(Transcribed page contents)
_ _ _ _ _

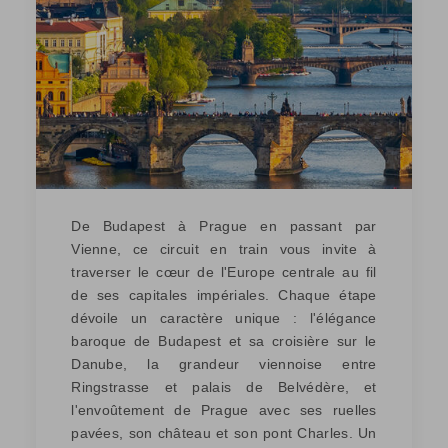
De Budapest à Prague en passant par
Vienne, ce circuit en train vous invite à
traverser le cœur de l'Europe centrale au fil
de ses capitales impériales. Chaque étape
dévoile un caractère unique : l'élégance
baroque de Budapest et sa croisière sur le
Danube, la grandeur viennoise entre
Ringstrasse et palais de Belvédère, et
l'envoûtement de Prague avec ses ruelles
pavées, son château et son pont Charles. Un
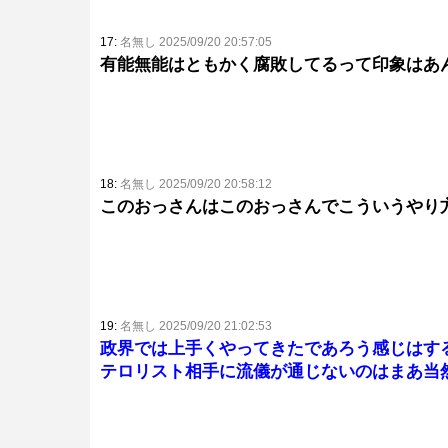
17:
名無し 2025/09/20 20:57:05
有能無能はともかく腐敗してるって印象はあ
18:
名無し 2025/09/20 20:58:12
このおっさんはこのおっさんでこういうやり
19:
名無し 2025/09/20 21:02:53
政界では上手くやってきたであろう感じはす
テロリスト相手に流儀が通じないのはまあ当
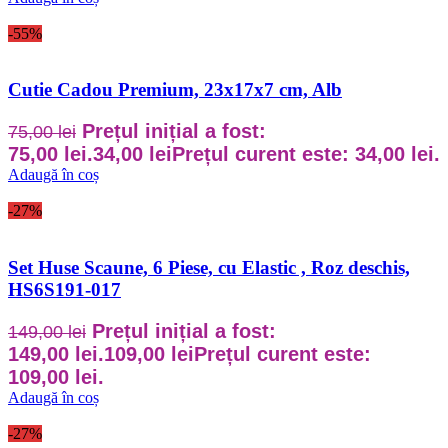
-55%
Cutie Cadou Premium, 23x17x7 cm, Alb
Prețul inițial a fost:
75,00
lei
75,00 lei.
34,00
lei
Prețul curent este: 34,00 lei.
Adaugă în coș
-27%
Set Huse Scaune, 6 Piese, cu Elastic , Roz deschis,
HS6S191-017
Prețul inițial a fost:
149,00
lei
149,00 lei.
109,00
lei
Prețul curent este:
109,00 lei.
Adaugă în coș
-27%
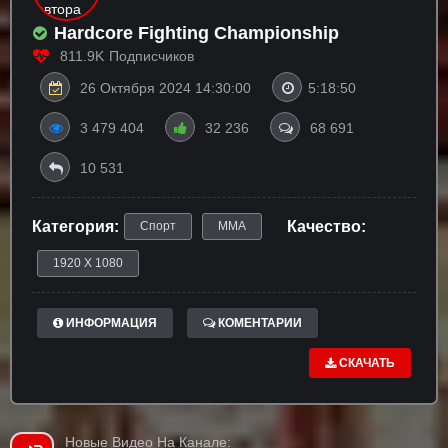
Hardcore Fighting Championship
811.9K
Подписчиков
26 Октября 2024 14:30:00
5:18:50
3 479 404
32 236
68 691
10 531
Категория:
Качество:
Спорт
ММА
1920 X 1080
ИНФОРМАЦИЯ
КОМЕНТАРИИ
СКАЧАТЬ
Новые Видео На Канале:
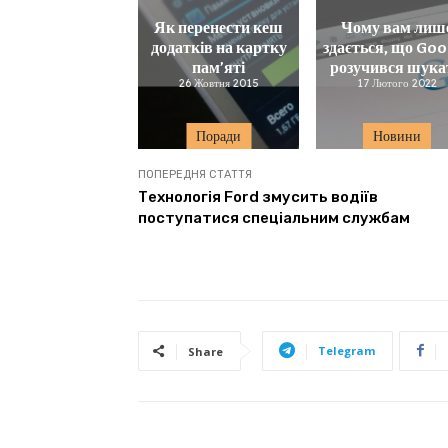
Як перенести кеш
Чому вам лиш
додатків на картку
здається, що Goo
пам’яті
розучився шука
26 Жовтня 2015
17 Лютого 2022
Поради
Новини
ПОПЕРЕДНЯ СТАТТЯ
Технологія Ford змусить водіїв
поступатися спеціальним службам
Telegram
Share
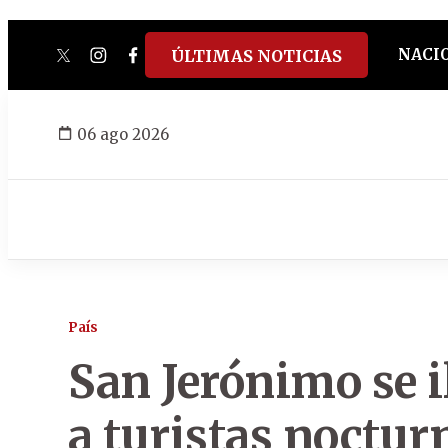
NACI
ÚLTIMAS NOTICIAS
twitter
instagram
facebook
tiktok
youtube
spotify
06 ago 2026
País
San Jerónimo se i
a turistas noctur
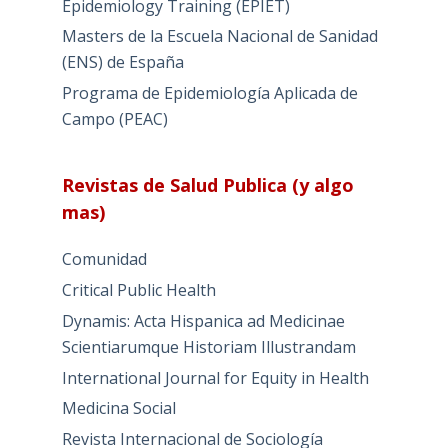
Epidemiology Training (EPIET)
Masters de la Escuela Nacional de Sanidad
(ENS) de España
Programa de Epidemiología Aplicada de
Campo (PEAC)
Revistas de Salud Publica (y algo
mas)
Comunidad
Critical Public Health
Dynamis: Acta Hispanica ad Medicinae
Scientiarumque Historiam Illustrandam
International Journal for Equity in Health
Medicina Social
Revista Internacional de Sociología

_ _ _ _ _

| EXERCISE PROMPT |
What is needed is the number of lines in the data that hold the word "Prețul", with nothing added.

| RESULT OF THE TASK |
4